----- Data for the task -----
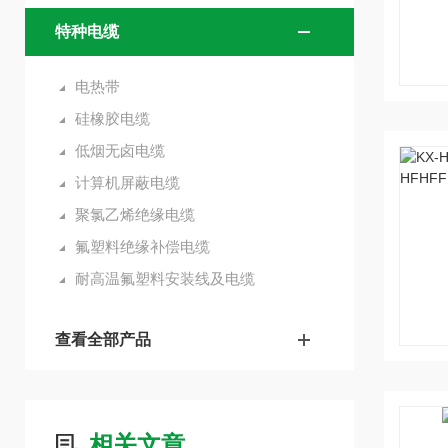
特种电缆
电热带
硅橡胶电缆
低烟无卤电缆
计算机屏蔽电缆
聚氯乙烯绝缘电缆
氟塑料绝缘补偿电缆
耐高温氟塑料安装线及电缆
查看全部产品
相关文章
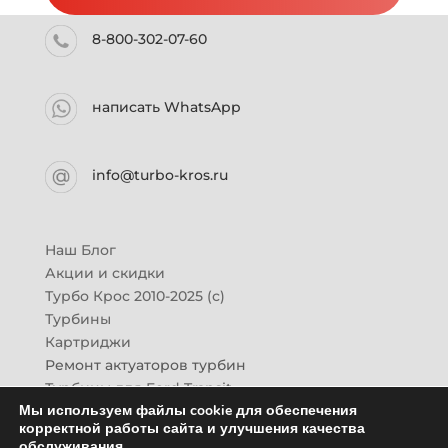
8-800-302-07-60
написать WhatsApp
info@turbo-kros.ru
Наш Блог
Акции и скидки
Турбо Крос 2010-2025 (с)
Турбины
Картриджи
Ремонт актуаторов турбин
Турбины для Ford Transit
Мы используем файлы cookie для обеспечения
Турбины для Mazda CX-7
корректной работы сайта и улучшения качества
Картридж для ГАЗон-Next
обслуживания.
-----
----- Data for the task -----
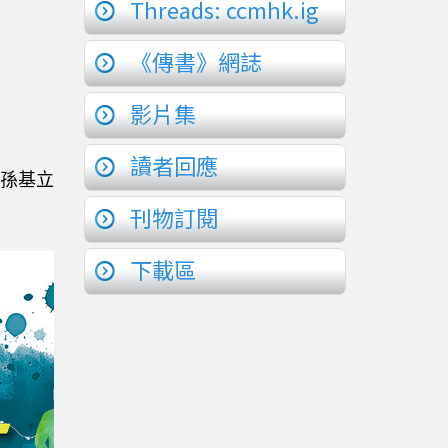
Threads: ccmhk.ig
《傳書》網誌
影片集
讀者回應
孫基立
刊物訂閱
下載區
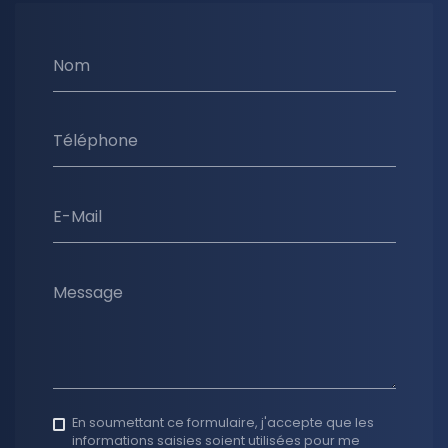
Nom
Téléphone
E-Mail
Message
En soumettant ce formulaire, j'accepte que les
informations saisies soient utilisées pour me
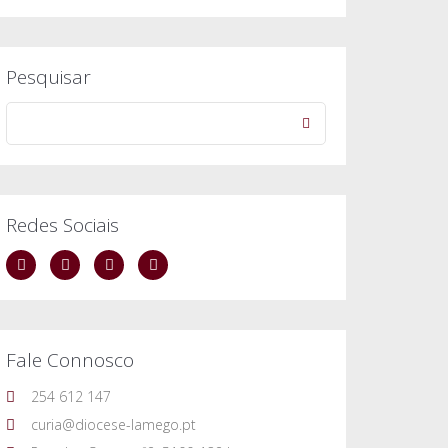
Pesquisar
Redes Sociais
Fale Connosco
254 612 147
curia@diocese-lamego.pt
-----
Scan the data above for the word "Турбины", then copy every line that holds it.

Exercise output =>
Турбины
Турбины для Ford Transit
Турбины для Mazda CX-7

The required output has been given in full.